(Beginning of SOURCE DATA)

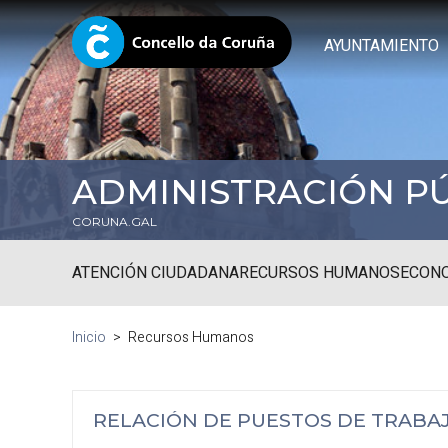
AYUNTAMIENTO
ADMINISTRACIÓN P
CORUNA.GAL
ATENCIÓN CIUDADANA
RECURSOS HUMANOS
ECONO
Inicio
Recursos Humanos
RELACIÓN DE PUESTOS DE TRABAJ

(End of SOURCE DATA)

Print the listing verbatim; no pictures.

AYUNTAMIENTO
ADMINISTRACIÓN P
CORUNA.GAL
ATENCIÓN CIUDADANA
RECURSOS HUMANOS
ECONO
Inicio
Recursos Humanos
RELACIÓN DE PUESTOS DE TRABAJ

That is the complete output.